HABER MERKEZİ – Cumartesi Anneleri eylemlerinin 769’uncu haftasında, Mardin’in Dargeçit ilçesinde gözaltına alındıktan sonra kuyuda cenazeleri bulunan 3’ü çocuk 7 kişinin akıbetini sordu.
Cumartesi Anneleri eylemlerinin 768’inci haftasında da ‘yasak’ nedeniyle Galatasaray Meydanı yerine İHD İstanbul Şube binasının bulunduğu sokakta buluştu.

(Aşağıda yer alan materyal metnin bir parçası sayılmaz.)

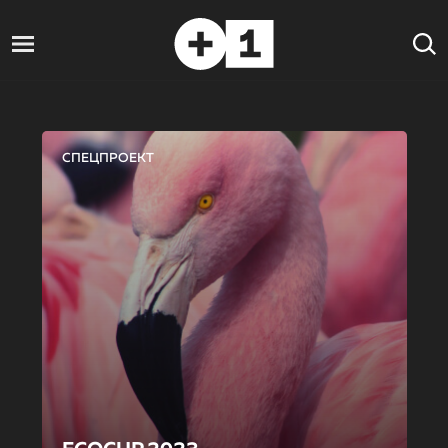
СПЕЦПРОЕКТ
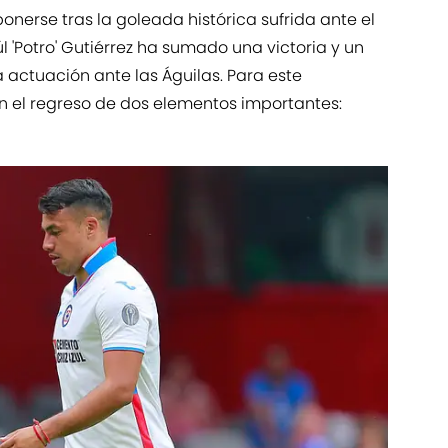
nerse tras la goleada histórica sufrida ante el
l 'Potro' Gutiérrez ha sumado una victoria y un
actuación ante las Águilas. Para este
n el regreso de dos elementos importantes:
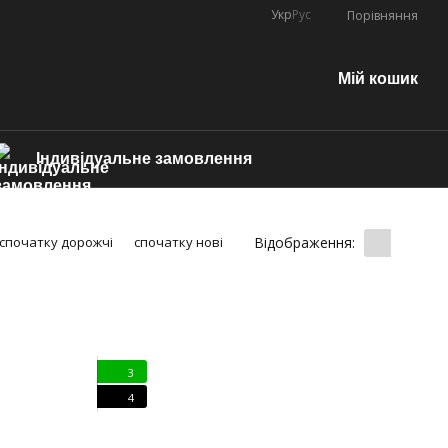
Укр
Рус
Порівняння
Мій кошик
Індивідуальне замовлення
Відображення:
спочатку дорожчі
спочатку нові
3
4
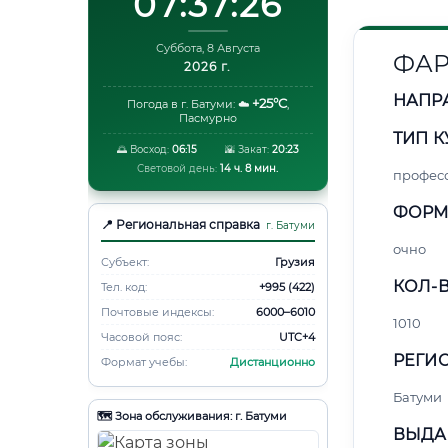
07:37:26
Суббота, 8 Августа
ФАР
2026 г.
НАПР
+25°C
Погода в г. Батуми:
☁️
,
Пасмурно
ТИП К
🌅 Восход:
06:15
🌇 Закат:
20:23
Световой день:
14 ч. 8 мин.
профес
ФОРМ
📍 Региональная справка
г. Батуми
очно
Субъект:
Грузия
КОЛ-В
Тел. код:
+995 (422)
Почтовые индексы:
6000–6010
1010
Часовой пояс:
UTC+4
РЕГИО
Формат учебы:
Дистанционно
Батуми
🗺️ Зона обслуживания: г. Батуми
ВЫДА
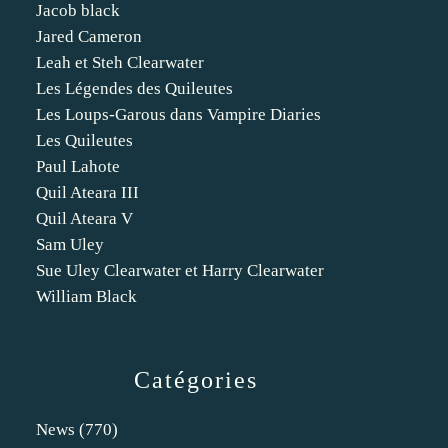
Jacob black
Jared Cameron
Leah et Steh Clearwater
Les Légendes des Quileutes
Les Loups-Garous dans Vampire Diaries
Les Quileutes
Paul Lahote
Quil Ateara III
Quil Ateara V
Sam Uley
Sue Uley Clearwater et Harry Clearwater
William Black
Catégories
News
(770)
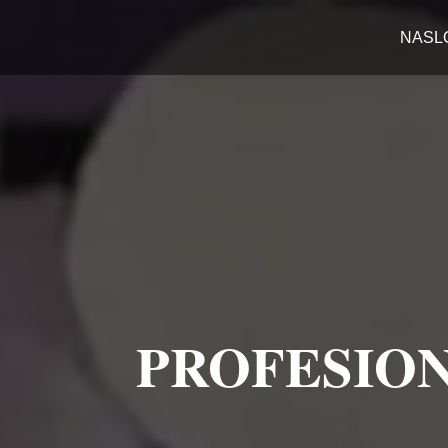
NASL
PROFESION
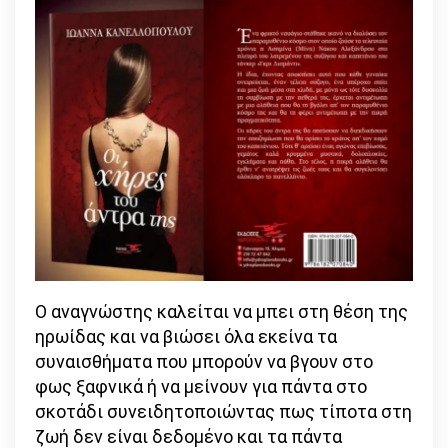
Ο αναγνώστης καλείται να μπει στη θέση της
ηρωίδας και να βιώσει όλα εκείνα τα
συναισθήματα που μπορούν να βγουν στο
φως ξαφνικά ή να μείνουν για πάντα στο
σκοτάδι συνειδητοποιώντας πως τίποτα στη
ζωή δεν είναι δεδομένο και τα πάντα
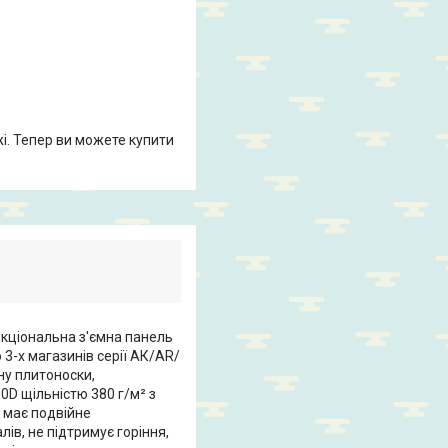
жі. Тепер ви можете купити
нкціональна з'ємна панель
 3-х магазинів серії АК/AR/
ну плитоноски,
D щільністю 380 г/м² з
 має подвійне
ів, не підтримує горіння,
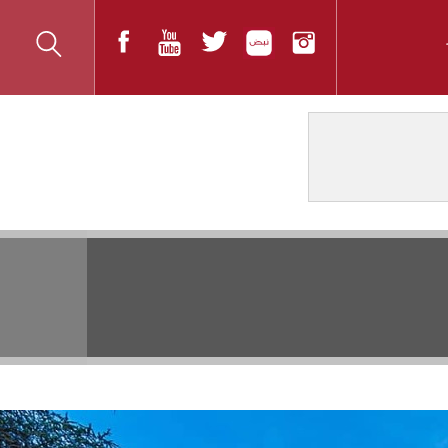
المواضيع الأكثر قراءة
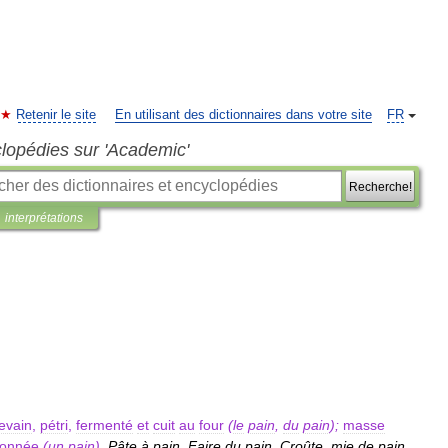
Retenir le site
En utilisant des dictionnaires dans votre site
FR
clopédies sur 'Academic'
Recherche!
interprétations
levain
,
pétri
,
fermenté
et
cuit
au
four
(
le
pain
,
du
pain
);
masse
onnée
(
un
pain
).
Pâte
à
pain
.
Faire
du
pain
.
Croûte
,
mie
de
pain
.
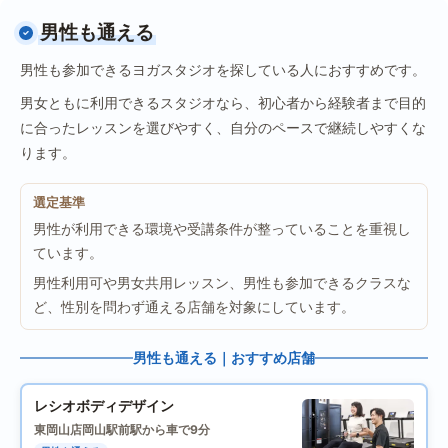
男性も通える
男性も参加できるヨガスタジオを探している人におすすめです。
男女ともに利用できるスタジオなら、初心者から経験者まで目的
に合ったレッスンを選びやすく、自分のペースで継続しやすくな
ります。
選定基準
男性が利用できる環境や受講条件が整っていることを重視し
ています。
男性利用可や男女共用レッスン、男性も参加できるクラスな
ど、性別を問わず通える店舗を対象にしています。
男性も通える｜おすすめ店舗
レシオボディデザイン
東岡山店
岡山駅前駅から車で9分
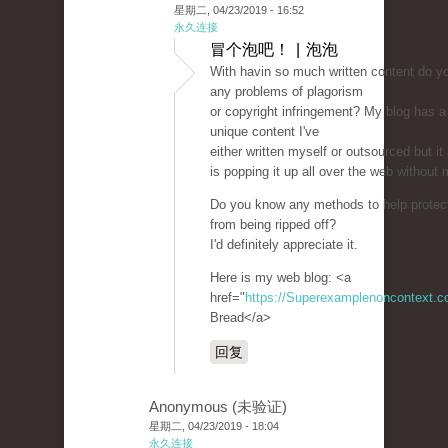
星期二, 04/23/2019 - 16:52
永久连接
冒个泡吧！ | 泡泡
With havin so much written content do yo
any problems of plagorism
or copyright infringement? My blog has a 
unique content I've
either written myself or outsourced but it 
is popping it up all over the web without
Do you know any methods to help protect
from being ripped off?
I'd definitely appreciate it.
Here is my web blog: <a
href="
https://Superexamplenoncontext.
Bread</a>
回复
Anonymous (未验证)
星期二, 04/23/2019 - 18:04
永久连接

Polis tarafından yoğun güvenlik önlemi alınan sokakta gerçekleştirilen eyleme, Cumartesi Anneleri üzerinde kayıpların fotoğraflarının bulunduğu tişörtler giyerek geldi.
‘769 haftadır itiraz ediyoruz’
Açıklamayı okuyan Maside Ocak, insanlığa karşı işlenen suçlarda hukuk yolunun açılmamasının, insan haklarının sistematik ve yaygın olarak ihlal edilmesine neden olduğunu söyledi. 769 haftadır gözaltında kaybetme suçunun cezasız bırakılmasına itiraz ettiklerini belirten Ocak, 23 Aralık’ta Adıyaman 1. Ağır Ceza Mahkemesi’nde görülecek Dargeçit JİTEM davasında insanlığa karşı işlenmiş suçun sanıklarının hakkaniyete uygun yargılanması talebinde bulundu.

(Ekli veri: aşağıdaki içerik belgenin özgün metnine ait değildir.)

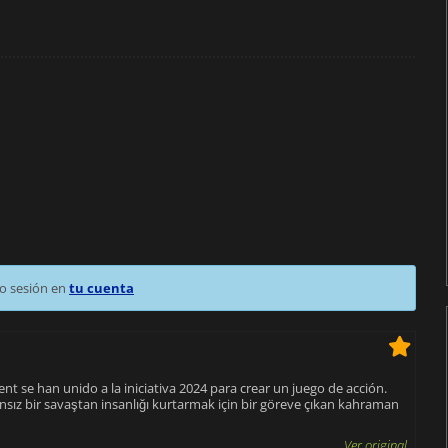
o sesión en
tu cuenta
ent se han unido a la iniciativa 2024 para crear un juego de acción.
nsız bir savaştan insanlığı kurtarmak için bir göreve çıkan kahraman
Ver original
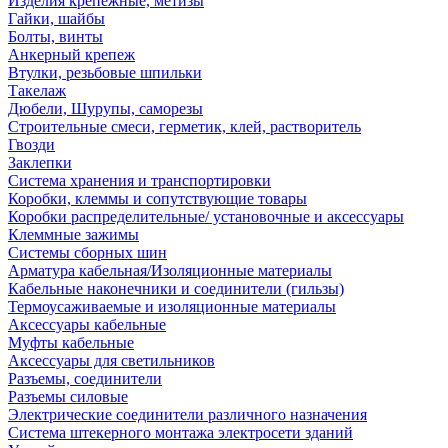
Изделия крепежные, метизы
Гайки, шайбы
Болты, винты
Анкерный крепеж
Втулки, резьбовые шпильки
Такелаж
Дюбели, Шурупы, саморезы
Строительные смеси, герметик, клей, растворитель
Гвозди
Заклепки
Система хранения и транспортировки
Коробки, клеммы и сопутствующие товары
Коробки распределительные/ установочные и аксессуары
Клеммные зажимы
Системы сборных шин
Арматура кабельная/Изоляционные материалы
Кабельные наконечники и соединители (гильзы)
Термоусаживаемые и изоляционные материалы
Аксессуары кабельные
Муфты кабельные
Аксессуары для светильников
Разъемы, соединители
Разъемы силовые
Электрические соединители различного назначения
Система штекерного монтажа электросети зданий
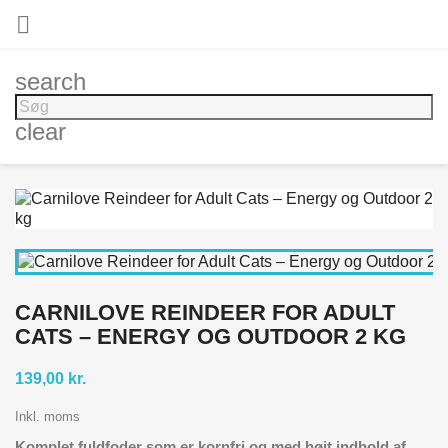

search
clear
CARNILOVE REINDEER FOR ADULT
CATS – ENERGY OG OUTDOOR 2 KG
139,00 kr.
Inkl. moms
Komplet fuldfoder som er kornfri og med højt indhold af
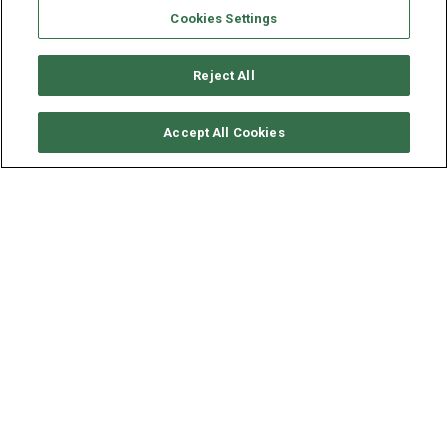
Cookies Settings
Reject All
要求可用性
Accept All Cookies
FOUNTAINE PAJOT HELIA 44
年份
长度 - 宽度
速度
2018
13.3 - 7.4 米
9 海里
这条
双体船
游艇现以 2 370 € (approximatly 2 782 $)的基础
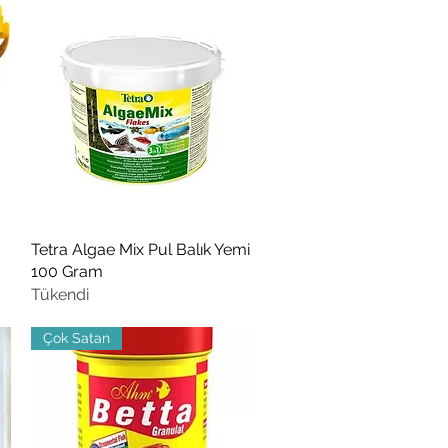
Tetra Algae Mix Pul Balık Yemi
Hızlı Bakış
100 Gram
Tükendi
Çok Satan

Ocak daha sonra Mardin’in Dargeçit ilçesinde asker ve korucuların 29 Ekim-8 Kasım 1995 tarihleri arasında düzenlediği ev baskınlarında gözaltına alınan, Davut Altunkaynak (12), Seyhan Doğan (13), Nedim Akyön (16), Mehmet Emin Aslan (19), Abdurrahman Olcay (20), Abdurrahman Coşkun (21), Süleyman Seyhan’ın (57) akıbetini sordu.

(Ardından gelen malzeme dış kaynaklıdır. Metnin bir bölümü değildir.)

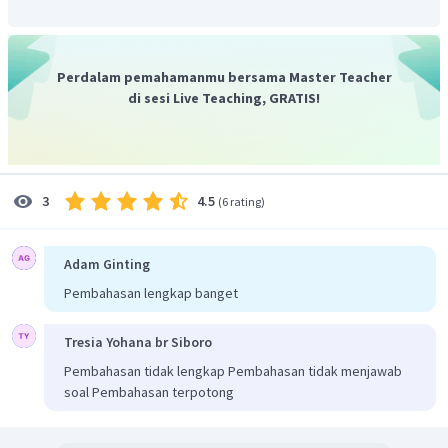
besar sehingga berperan sebagai katoda
Berikut merupakan reaksi yang terjadi pada sel volta
menggunakan elektroda Fe dan Cu:
Perdalam pemahamanmu bersama Master Teacher
di sesi Live Teaching, GRATIS!
Berdasarkan piliha di atas, maka yang sesuai adalah poin 1
dan 3
Jadi, jawaban yang tepat adalah B
4.5
3
(
6 rating
)
Adam Ginting
Pembahasan lengkap banget
Tresia Yohana br Siboro
Pembahasan tidak lengkap Pembahasan tidak menjawab
soal Pembahasan terpotong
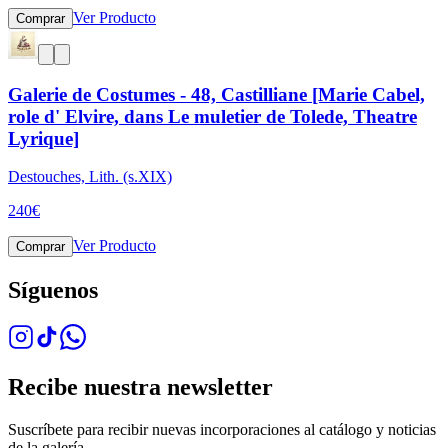
Ver Producto
Comprar
Galerie de Costumes - 48, Castilliane [Marie Cabel,
role d' Elvire, dans Le muletier de Tolede, Theatre
Lyrique]
Destouches, Lith. (s.XIX)
240
€
Ver Producto
Comprar
Síguenos
Recibe nuestra newsletter
Suscríbete para recibir nuevas incorporaciones al catálogo y noticias
de la galería.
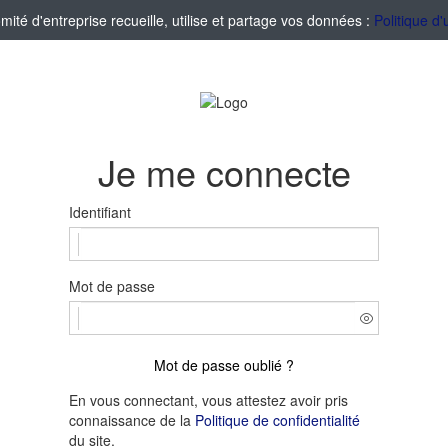
té d'entreprise recueille, utilise et partage vos données :
Politique d'
Je me connecte
Identifiant
Mot de passe
Mot de passe oublié ?
En vous connectant, vous attestez avoir pris
connaissance de la
Politique de confidentialité
du site.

‘Bilgi veren uzman çavuş da kaybedildi’
Gözaltına alınanların Dargeçit Jandarma Taburuna götürüldüğünü söyleyen Ocak, şunları kaydetti: “Aynı operasyon kapsamında gözaltına alınan Davut’un annesi Hayat Altunkaynak, Süleyman Seyhan’ın kızı Fehime ve Seyhan Doğan’ın 11 yaşındaki kardeşi Hazni 3 gün boyunca ağır işkence gördükten sonra serbest bırakıldı. Serbest bırakılanlar gözaltında tutulan yakınlarının ağır işkence gördüklerini açıkladı.” Ocak, gözaltına alınanların ailelerinin de kayıplarını aramaktan vazgeçmesi için tehdit edildiğini, gözaltına alındığını ve işkence gördüğünü söyledi.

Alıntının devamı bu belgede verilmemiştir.